▶ **Task to complete**: Take the entries below and reproduce them word for word.

▶ **Data for this task**:
=-=-=

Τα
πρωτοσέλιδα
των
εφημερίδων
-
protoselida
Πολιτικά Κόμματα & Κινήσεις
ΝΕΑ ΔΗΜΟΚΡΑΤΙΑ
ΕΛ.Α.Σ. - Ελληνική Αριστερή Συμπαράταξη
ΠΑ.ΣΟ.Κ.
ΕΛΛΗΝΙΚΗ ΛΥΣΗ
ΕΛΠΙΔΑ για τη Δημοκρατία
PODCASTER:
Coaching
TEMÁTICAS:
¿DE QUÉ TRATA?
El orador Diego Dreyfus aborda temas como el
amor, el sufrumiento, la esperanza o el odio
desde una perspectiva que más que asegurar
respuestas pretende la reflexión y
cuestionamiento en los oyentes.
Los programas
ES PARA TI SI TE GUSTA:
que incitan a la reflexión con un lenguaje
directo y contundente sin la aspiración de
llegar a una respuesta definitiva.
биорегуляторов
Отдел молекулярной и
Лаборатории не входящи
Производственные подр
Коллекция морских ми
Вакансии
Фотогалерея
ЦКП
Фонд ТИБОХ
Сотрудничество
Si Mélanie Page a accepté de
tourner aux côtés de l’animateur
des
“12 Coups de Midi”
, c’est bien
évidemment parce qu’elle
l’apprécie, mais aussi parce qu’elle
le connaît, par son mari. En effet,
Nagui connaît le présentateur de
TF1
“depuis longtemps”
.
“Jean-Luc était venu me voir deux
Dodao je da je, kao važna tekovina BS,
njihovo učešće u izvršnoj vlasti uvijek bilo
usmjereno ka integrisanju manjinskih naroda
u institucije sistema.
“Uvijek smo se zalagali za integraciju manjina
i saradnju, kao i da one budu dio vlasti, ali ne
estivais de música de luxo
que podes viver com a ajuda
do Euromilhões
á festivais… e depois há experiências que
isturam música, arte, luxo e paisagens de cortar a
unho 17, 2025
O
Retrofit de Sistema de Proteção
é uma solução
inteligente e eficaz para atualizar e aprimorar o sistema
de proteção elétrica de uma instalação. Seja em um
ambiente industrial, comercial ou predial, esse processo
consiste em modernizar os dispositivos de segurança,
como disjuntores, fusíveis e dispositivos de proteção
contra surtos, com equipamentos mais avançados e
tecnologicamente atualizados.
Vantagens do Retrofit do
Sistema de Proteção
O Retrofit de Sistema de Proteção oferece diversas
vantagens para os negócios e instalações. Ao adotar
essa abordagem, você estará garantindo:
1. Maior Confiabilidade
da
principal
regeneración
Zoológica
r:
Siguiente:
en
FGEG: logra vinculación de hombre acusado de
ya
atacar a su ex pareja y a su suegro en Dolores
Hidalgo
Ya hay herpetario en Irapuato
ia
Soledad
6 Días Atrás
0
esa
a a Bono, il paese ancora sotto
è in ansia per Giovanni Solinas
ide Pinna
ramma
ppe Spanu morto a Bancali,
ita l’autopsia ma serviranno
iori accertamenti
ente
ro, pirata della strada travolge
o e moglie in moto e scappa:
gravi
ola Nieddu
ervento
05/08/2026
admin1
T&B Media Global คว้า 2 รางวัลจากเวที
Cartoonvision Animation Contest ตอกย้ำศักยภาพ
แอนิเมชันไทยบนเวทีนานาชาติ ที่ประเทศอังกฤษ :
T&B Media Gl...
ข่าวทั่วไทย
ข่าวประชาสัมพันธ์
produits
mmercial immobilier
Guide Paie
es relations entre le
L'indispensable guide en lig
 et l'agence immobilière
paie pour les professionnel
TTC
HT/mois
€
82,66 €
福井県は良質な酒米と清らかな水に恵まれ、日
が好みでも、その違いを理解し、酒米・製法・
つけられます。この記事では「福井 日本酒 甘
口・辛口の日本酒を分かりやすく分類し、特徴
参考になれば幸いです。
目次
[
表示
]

=-=-=

▶ **Exercise answer**:
Τα
πρωτοσέλιδα
των
εφημερίδων
-
protoselida
Πολιτικά Κόμματα & Κινήσεις
ΝΕΑ ΔΗΜΟΚΡΑΤΙΑ
ΕΛ.Α.Σ. - Ελληνική Αριστερή Συμπαράταξη
ΠΑ.ΣΟ.Κ.
ΕΛΛΗΝΙΚΗ ΛΥΣΗ
ΕΛΠΙΔΑ για τη Δημοκρατία
PODCASTER:
Coaching
TEMÁTICAS:
¿DE QUÉ TRATA?
El orador Diego Dreyfus aborda temas como el
amor, el sufrumiento, la esperanza o el odio
desde una perspectiva que más que asegurar
respuestas pretende la reflexión y
cuestionamiento en los oyentes.
Los programas
ES PARA TI SI TE GUSTA:
que incitan a la reflexión con un lenguaje
directo y contundente sin la aspiración de
llegar a una respuesta definitiva.
биорегуляторов
Отдел молекулярной и
Лаборатории не входящи
Производственные подр
Коллекция морских ми
Вакансии
Фотогалерея
ЦКП
Фонд ТИБОХ
Сотрудничество
Si Mélanie Page a accepté de
tourner aux côtés de l’animateur
des
“12 Coups de Midi”
, c’est bien
évidemment parce qu’elle
l’apprécie, mais aussi parce qu’elle
le connaît, par son mari. En effet,
Nagui connaît le présentateur de
TF1
“depuis longtemps”
.
“Jean-Luc était venu me voir deux
Dodao je da je, kao važna tekovina BS,
njihovo učešće u izvršnoj vlasti uvijek bilo
usmjereno ka integrisanju manjinskih naroda
u institucije sistema.
“Uvijek smo se zalagali za integraciju manjina
i saradnju, kao i da one budu dio vlasti, ali ne
estivais de música de luxo
que podes viver com a ajuda
do Euromilhões
á festivais… e depois há experiências que
isturam música, arte, luxo e paisagens de cortar a
unho 17, 2025
O
Retrofit de Sistema de Proteção
é uma solução
inteligente e eficaz para atualizar e aprimorar o sistema
de proteção elétrica de uma instalação. Seja em um
ambiente industrial, comercial ou predial, esse processo
consiste em modernizar os dispositivos de segurança,
como disjuntores, fusíveis e dispositivos de proteção
contra surtos, com equipamentos mais avançados e
tecnologicamente atualizados.
Vantagens do Retrofit do
Sistema de Proteção
O Retrofit de Sistema de Proteção oferece diversas
vantagens para os negócios e instalações. Ao adotar
essa abordagem, você estará garantindo:
1. Maior Confiabilidade
da
principal
regeneración
Zoológica
r:
Siguiente:
en
FGEG: logra vinculación de hombre acusado de
ya
atacar a su ex pareja y a su suegro en Dolores
Hidalgo
Ya hay herpetario en Irapuato
ia
Soledad
6 Días Atrás
0
esa
a a Bono, il paese ancora sotto
è in ansia per Giovanni Solinas
ide Pinna
ramma
ppe Spanu morto a Bancali,
ita l’autopsia ma serviranno
iori accertamenti
ente
ro, pirata della strada travolge
o e moglie in moto e scappa:
gravi
ola Nieddu
ervento
05/08/2026
admin1
T&B Media Global คว้า 2 รางวัลจากเวที
Cartoonvision Animation Contest ตอกย้ำศักยภาพ
แอนิเมชันไทยบนเวทีนานาชาติ ที่ประเทศอังกฤษ :
T&B Media Gl...
ข่าวทั่วไทย
ข่าวประชาสัมพันธ์
produits
mmercial immobilier
Guide Paie
es relations entre le
L'indispensable guide en lig
 et l'agence immobilière
paie pour les professionnel
TTC
HT/mois
€
82,66 €
福井県は良質な酒米と清らかな水に恵まれ、日
が好みでも、その違いを理解し、酒米・製法・
つけられます。この記事では「福井 日本酒 甘
口・辛口の日本酒を分かりやすく分類し、特徴
参考になれば幸いです。
目次
[
表示
]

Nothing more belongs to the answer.